== Data provided ==
--------------------------------------------------
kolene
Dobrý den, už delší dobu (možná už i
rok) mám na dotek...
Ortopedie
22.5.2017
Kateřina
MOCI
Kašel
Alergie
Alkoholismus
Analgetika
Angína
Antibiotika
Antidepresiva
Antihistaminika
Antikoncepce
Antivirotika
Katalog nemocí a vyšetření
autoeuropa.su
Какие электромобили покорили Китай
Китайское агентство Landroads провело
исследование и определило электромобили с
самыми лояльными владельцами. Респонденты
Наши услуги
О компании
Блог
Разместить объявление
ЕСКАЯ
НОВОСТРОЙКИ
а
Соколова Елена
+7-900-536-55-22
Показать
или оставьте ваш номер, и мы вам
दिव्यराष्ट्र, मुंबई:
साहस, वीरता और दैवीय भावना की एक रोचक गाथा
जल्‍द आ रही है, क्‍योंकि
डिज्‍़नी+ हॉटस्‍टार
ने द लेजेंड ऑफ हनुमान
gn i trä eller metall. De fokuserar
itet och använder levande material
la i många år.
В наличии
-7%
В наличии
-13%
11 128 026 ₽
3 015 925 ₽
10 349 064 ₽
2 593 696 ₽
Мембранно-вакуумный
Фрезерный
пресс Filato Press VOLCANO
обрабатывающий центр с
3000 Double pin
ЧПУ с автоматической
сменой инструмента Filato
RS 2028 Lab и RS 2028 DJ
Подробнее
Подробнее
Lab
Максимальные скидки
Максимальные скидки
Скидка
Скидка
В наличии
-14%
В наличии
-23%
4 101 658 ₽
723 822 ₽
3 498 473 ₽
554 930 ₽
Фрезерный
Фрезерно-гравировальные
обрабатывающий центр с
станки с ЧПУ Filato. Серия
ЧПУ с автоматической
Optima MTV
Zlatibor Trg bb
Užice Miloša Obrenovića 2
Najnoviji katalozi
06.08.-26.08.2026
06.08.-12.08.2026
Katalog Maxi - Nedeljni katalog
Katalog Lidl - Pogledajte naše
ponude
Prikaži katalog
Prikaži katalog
--------------------------------------------------
== Exercise details ==
After locating the line that holds "Antikoncepce", print it and each line after it through the end of the data, exactly as it stands.

== Problem solution ==
Antikoncepce
Antivirotika
Katalog nemocí a vyšetření
autoeuropa.su
Какие электромобили покорили Китай
Китайское агентство Landroads провело
исследование и определило электромобили с
самыми лояльными владельцами. Респонденты
Наши услуги
О компании
Блог
Разместить объявление
ЕСКАЯ
НОВОСТРОЙКИ
а
Соколова Елена
+7-900-536-55-22
Показать
или оставьте ваш номер, и мы вам
दिव्यराष्ट्र, मुंबई:
साहस, वीरता और दैवीय भावना की एक रोचक गाथा
जल्‍द आ रही है, क्‍योंकि
डिज्‍़नी+ हॉटस्‍टार
ने द लेजेंड ऑफ हनुमान
gn i trä eller metall. De fokuserar
itet och använder levande material
la i många år.
В наличии
-7%
В наличии
-13%
11 128 026 ₽
3 015 925 ₽
10 349 064 ₽
2 593 696 ₽
Мембранно-вакуумный
Фрезерный
пресс Filato Press VOLCANO
обрабатывающий центр с
3000 Double pin
ЧПУ с автоматической
сменой инструмента Filato
RS 2028 Lab и RS 2028 DJ
Подробнее
Подробнее
Lab
Максимальные скидки
Максимальные скидки
Скидка
Скидка
В наличии
-14%
В наличии
-23%
4 101 658 ₽
723 822 ₽
3 498 473 ₽
554 930 ₽
Фрезерный
Фрезерно-гравировальные
обрабатывающий центр с
станки с ЧПУ Filato. Серия
ЧПУ с автоматической
Optima MTV
Zlatibor Trg bb
Užice Miloša Obrenovića 2
Najnoviji katalozi
06.08.-26.08.2026
06.08.-12.08.2026
Katalog Maxi - Nedeljni katalog
Katalog Lidl - Pogledajte naše
ponude
Prikaži katalog
Prikaži katalog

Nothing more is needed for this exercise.